Consequently, if the scabrous marketing departments for these entities alight upon the same things as myself in the search for the new and the interesting then I genuinely feel tainted by association. You may think this is shallow, but I make no apology. It feels a bit less special if it has been fondled by the slippery fingers of the bleeding edge marketeers of this world, and I feel a bit less happy to like it.
That said, one of the best sources of exposure for our favourite bands is increasingly going to be this sort of circle-jerk festival of mutual ego massage which reeks of selling out – it just smells as fishy as hell to me – but I don’t think it really is. I may be aggravated if I were to hear, say, Honeytrap on The OC, because it is a program made about cunts, by cunts for cunts, but it would certainly not be Honeytrap’s fault. Those producers are basically fans, the same as we are. They’re only possibly compromising themselves in doing so, if they are claiming to like bands they don’t just because they thing The Kids will be impressed. But in this case, again, it is not the band, it is them.

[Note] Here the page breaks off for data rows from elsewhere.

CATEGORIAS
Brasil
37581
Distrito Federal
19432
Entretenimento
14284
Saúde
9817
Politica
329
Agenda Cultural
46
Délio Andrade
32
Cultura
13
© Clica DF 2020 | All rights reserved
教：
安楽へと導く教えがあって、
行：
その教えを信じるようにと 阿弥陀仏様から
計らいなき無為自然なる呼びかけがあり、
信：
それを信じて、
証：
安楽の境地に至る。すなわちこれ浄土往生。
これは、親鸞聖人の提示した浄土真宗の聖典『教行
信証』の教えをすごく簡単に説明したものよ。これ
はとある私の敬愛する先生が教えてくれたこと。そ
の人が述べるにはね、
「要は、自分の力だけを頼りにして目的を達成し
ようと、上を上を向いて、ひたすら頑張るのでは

So Madonna writing songs to peddle Gap clothes which she may like, but I would put money on her not loving, is selling out. This imbecilic stunt is certainly selling out. But music is still a commercial industry, and selling your music to people is an unavoidable part of the business. So fuck, if someone, even in The OC, mentioned reading Song, by Toad I’d fall off my chair in delighted surprise.

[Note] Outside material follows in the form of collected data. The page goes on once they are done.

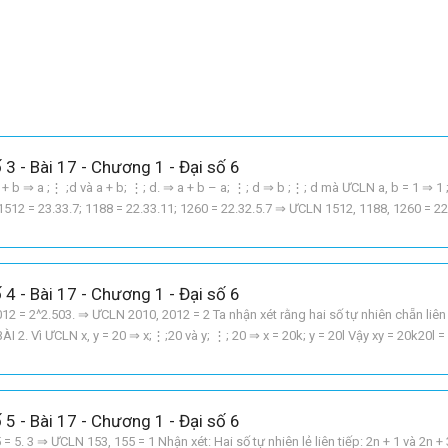
 3 - Bài 17 - Chương 1 - Đại số 6
 + b ⇒ a ;⋮ ;d và a + b; ⋮; d. ⇒ a + b – a; ⋮; d ⇒ b ;⋮; d mà ƯCLN a, b = 1 ⇒ 1
 1512 = 23.33.7; 1188 = 22.33.11; 1260 = 22.32.5.7 ⇒ ƯCLN 1512, 1188, 1260 = 22
 4 - Bài 17 - Chương 1 - Đại số 6
2012 = 2^2.503. ⇒ ƯCLN 2010, 2012 = 2 Ta nhận xét rằng hai số tự nhiên chẵn liên 
BÀI 2. Vì ƯCLN x, y = 20 ⇒ x;⋮;20 và y; ⋮; 20 ⇒ x = 20k; y = 20l Vậy xy = 20k20l 
ác số
 5 - Bài 17 - Chương 1 - Đại số 6
 5. 3 ⇒ ƯCLN 153, 155 = 1 Nhận xét: Hai số tự nhiên lẻ liên tiếp: 2n + 1 và 2n + 3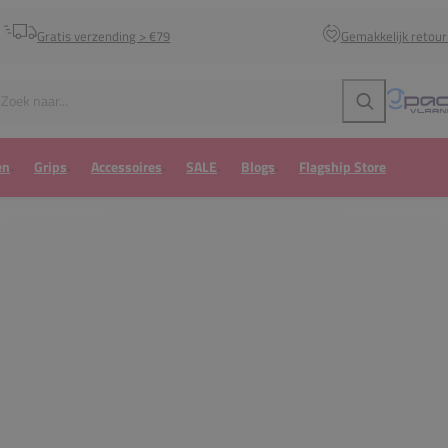
Gratis verzending > €79
Gemakkelijk retou
Zoeken
en
Grips
Accessoires
SALE
Blogs
Flagship Store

But as soon as money is involved, we need to be very suspicious. Bands may well be honest in their support of products, but it is sincerity that seems to me to be the core of the sell-out. Sincerity is notoriously hard to detect though, especially as we have a nasty habit of conflating a band’s opinions and motives with our own. But I do believe that in the end a consistent lack of sincerity is very hard to keep hidden, so don’t worry about what your band chooses to associate themselves with, worry about how much they seem to mean it. Even Chris Martin, for all his crimes against music, seems sincere.
Honeytrap – Death Before the Silver Screen My favourite song of the year? Quite possibly.
The Clash – Complete Control
Barry Adamson – You Sold Your Dreams
And, for the kings and queens of advertising, I actually really like these two songs. Yes, Moby. Ah fuck off, so crucify me. I like it, alright?